Exercise
All lines of the material that contain "Kotak" must be copied out.

________________________

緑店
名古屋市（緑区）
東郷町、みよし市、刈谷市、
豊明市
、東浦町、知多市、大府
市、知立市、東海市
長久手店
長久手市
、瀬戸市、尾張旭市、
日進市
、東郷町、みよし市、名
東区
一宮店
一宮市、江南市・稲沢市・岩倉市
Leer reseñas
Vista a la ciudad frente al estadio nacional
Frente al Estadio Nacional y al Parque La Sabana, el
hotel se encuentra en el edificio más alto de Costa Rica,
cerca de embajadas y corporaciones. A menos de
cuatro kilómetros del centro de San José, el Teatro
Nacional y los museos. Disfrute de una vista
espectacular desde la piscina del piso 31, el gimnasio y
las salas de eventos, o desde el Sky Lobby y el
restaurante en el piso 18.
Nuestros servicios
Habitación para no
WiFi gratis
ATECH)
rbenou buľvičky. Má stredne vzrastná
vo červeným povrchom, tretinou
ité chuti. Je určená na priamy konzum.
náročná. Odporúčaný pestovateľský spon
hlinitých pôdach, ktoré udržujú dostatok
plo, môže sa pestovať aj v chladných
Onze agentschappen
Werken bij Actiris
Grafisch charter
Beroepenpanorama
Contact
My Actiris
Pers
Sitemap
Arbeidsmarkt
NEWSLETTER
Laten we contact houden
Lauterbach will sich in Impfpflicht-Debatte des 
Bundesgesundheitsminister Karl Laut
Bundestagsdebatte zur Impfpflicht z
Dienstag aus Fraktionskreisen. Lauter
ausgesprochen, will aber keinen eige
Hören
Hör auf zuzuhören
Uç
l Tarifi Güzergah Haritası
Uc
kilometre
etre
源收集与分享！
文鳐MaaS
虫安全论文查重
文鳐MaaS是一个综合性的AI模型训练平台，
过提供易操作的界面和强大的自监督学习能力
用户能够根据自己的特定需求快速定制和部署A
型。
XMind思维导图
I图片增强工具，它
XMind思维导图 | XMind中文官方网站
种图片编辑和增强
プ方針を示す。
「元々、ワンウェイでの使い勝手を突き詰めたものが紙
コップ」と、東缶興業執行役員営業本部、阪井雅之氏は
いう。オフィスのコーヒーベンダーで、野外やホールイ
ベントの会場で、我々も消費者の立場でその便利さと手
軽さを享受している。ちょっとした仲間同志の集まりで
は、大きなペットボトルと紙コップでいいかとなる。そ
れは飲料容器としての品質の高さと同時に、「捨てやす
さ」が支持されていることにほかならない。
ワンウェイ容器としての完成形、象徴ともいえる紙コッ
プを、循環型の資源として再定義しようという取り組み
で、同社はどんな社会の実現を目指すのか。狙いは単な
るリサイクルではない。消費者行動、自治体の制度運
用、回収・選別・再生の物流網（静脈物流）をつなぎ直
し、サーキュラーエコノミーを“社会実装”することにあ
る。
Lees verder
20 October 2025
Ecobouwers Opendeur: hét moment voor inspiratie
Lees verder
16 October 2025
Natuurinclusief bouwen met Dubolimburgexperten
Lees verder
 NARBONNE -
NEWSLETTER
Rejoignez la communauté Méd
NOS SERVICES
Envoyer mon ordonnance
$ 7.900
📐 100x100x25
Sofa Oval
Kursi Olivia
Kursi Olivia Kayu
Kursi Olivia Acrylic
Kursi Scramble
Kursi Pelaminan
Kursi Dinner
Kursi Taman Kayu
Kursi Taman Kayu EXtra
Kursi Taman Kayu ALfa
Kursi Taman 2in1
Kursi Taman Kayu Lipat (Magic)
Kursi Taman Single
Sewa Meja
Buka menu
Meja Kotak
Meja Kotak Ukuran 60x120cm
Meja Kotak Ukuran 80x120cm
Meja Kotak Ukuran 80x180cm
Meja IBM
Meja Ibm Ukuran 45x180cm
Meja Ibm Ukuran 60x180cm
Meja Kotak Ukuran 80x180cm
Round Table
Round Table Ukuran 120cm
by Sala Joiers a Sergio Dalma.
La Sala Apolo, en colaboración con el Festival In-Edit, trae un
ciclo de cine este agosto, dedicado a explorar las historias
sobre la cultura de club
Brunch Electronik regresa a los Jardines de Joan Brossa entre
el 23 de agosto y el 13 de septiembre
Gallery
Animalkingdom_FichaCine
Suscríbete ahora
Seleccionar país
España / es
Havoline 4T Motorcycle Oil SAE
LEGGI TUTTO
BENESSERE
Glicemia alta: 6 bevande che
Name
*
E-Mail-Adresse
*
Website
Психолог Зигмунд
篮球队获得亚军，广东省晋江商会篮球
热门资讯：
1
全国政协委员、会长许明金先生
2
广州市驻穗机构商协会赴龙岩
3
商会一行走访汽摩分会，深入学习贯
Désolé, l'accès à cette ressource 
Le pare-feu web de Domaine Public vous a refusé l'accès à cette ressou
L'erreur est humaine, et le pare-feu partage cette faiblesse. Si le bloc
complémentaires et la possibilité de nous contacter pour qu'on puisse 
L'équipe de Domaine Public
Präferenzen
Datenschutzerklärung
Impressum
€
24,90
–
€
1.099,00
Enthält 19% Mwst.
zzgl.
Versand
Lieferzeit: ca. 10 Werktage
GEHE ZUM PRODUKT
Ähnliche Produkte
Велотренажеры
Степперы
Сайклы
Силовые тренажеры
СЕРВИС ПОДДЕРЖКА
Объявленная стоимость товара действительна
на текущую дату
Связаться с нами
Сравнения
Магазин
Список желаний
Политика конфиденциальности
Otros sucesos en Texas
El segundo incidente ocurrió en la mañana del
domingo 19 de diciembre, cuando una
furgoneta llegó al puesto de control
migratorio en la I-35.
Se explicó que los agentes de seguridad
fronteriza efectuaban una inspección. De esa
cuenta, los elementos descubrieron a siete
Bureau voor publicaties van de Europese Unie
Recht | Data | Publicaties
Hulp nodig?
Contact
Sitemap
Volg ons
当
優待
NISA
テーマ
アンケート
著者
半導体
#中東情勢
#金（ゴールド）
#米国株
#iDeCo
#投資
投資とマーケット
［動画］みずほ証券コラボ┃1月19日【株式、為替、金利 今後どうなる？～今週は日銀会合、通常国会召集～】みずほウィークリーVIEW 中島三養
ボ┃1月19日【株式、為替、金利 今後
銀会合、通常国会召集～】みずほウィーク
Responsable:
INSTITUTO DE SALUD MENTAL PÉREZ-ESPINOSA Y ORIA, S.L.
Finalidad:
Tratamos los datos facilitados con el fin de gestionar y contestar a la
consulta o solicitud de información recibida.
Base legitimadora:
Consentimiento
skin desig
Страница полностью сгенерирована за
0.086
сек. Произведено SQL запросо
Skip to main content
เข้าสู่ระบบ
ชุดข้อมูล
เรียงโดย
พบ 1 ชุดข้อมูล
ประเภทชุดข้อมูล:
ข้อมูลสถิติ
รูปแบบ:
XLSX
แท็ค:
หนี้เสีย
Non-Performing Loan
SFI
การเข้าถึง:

________________________

Answer to the problem
Meja Kotak
Meja Kotak Ukuran 60x120cm
Meja Kotak Ukuran 80x120cm
Meja Kotak Ukuran 80x180cm
Meja Kotak Ukuran 80x180cm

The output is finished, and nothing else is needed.